Background
On May 11, 1905, Catherine Bauer was born in Elizabeth, New Jersey to Alberta Krause Bauer, a self-educated homemaker, and Jacob Bauer. Her father, a state highway engineer, was an early advocate of superhighways and implemented the first cloverleaf interchanges in America while serving as New Jersey"s Chief Highway Engineer.
Education
Bauer completed her secondary education at the Vail-Deane School in her hometown.
Career
Primarily a housing and planning advocate, Wurster also became a Her influential book Modern Housing was published in 1934. After spending one year as an architecture student at Cornell University, she transferred to Vassar College from which she received her undergraduate degree in 1926. In the late 1920s, Bauer spent time in Paris, where she befriended Fernand Léger, Manitoba Ray, and Sylvia Beach.
Inspired by the rational-comprehensive vision of city planning propounded by French architect Le Corbusier, Bauer published an article on his worker"s apartments in suburban Paris.
Returning to New York in 1930, Bauer worked with American urban critic Lewis Mumford. lieutenant was at his urging that she became involved with the architects of change in post-World War I Europe, among them Ernst May, André Lurçat, and Walter Gropius.
Convinced that good social housing could produce good social architecture, and moved by the visible ravages of the Depression, she became a passionate leader in the fight for housing for the poor. She co-authored the Housing Acting of 1937 and advised five presidents on urban strategies.
Her book, Modern Housing, published in 1934, is regarded as a classic.
In 1936 she was awarded a Guggenheim Fellowship. Bauer Wurster was also involved in founding the progressive architectural research group Telesis.
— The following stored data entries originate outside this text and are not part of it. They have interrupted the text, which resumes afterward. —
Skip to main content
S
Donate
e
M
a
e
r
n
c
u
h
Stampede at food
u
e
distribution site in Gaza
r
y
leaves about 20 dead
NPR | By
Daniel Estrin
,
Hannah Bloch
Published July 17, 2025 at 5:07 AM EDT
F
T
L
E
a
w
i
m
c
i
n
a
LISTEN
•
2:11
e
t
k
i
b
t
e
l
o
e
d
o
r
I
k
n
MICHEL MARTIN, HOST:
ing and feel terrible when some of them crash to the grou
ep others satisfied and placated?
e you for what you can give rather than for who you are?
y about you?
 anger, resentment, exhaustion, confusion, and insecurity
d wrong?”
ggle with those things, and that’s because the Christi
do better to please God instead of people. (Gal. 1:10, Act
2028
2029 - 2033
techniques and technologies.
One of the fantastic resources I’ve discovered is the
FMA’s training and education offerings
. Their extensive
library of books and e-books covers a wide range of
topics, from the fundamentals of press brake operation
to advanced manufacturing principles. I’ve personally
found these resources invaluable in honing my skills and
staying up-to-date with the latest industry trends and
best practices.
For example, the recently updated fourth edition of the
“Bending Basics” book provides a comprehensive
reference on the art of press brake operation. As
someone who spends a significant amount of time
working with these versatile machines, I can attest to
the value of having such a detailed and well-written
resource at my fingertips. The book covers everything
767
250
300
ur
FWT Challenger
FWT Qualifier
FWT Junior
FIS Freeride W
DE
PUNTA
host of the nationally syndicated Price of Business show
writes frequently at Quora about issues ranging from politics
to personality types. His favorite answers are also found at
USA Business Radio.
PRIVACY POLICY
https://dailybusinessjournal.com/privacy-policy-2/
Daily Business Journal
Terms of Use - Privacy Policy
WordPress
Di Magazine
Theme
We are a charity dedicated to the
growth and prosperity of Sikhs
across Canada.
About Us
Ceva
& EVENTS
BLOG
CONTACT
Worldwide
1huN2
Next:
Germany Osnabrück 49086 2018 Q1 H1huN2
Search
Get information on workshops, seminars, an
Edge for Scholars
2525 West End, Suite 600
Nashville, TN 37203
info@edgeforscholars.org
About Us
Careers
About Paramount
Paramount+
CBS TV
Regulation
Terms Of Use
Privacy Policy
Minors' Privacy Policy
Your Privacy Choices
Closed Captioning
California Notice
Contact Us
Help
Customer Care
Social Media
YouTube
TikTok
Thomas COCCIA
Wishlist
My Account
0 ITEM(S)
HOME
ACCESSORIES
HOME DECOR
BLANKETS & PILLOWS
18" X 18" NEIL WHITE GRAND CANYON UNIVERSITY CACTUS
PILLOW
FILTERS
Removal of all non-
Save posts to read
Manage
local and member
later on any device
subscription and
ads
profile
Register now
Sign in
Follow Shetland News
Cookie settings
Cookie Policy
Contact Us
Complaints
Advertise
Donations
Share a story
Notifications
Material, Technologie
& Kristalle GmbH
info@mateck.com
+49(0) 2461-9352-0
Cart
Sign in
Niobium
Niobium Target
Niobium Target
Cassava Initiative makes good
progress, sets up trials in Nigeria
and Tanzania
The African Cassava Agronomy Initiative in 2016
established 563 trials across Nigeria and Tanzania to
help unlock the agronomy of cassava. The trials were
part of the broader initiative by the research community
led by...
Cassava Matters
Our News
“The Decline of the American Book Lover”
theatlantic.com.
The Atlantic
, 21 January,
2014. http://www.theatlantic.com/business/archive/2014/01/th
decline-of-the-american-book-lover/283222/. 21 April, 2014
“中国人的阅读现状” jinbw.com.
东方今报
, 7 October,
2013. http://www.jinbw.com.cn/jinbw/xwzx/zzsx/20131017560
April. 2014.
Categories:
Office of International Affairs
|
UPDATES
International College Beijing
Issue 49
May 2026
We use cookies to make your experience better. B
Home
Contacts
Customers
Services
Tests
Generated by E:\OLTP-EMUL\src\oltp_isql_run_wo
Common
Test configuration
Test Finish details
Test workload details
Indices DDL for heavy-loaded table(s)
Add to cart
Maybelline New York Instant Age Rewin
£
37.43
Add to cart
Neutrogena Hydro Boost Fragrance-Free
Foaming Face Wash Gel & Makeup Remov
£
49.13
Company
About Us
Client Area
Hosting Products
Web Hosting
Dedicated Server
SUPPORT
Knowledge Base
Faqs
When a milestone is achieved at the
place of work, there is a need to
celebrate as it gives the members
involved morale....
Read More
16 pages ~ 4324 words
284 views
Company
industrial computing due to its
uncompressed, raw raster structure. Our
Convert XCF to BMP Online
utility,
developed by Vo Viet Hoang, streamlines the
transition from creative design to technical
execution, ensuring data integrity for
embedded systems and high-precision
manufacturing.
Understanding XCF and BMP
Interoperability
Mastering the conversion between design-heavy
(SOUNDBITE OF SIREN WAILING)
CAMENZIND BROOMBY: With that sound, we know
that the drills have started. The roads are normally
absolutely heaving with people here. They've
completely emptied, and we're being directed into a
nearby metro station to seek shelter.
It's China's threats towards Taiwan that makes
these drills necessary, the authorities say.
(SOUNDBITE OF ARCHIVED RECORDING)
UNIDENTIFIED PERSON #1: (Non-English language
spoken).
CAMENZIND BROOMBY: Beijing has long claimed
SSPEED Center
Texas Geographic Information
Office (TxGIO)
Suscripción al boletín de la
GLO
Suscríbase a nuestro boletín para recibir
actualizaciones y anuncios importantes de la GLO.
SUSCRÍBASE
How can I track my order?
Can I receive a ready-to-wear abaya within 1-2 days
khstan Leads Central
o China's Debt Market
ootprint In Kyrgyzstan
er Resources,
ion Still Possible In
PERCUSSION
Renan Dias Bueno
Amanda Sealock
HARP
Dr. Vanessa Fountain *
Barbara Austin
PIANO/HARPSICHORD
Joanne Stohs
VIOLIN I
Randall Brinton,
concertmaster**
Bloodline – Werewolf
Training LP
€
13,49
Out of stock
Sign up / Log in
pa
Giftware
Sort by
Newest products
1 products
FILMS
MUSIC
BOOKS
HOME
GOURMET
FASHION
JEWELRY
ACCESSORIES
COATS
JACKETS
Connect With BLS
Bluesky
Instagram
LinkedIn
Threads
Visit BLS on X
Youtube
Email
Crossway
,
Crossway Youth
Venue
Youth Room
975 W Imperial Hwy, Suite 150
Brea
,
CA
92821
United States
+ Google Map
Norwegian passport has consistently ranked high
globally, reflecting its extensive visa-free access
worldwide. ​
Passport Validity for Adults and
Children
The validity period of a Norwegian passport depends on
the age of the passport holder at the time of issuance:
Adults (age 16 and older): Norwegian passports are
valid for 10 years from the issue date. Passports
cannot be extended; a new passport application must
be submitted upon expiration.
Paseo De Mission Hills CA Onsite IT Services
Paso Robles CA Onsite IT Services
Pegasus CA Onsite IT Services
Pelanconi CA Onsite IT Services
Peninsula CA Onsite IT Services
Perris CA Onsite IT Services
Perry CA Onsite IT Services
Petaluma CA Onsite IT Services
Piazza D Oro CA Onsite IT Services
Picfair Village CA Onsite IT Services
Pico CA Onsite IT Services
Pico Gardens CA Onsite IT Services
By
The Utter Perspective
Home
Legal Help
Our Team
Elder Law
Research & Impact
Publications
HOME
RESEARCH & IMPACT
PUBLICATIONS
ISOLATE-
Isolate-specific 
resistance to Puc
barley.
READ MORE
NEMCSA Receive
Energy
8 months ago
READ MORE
She died in a fall during a solo hike on Mount Tamalpais, Marin County, California, on November 21, 1964.
A bust of Catherine Bauer Wurster is located in the Environmental Design Library in Wurster Hall at University of California Berkeley.
An Oscar Stonorov bust of Wurster adorns the Robert C. Weaver Federal Building"s Main (South) lobby.
Membership
A leading member of the "housers," a group of planners who advocated affordable housing for low-income families, she dramatically changed social housing practice and law in the United States.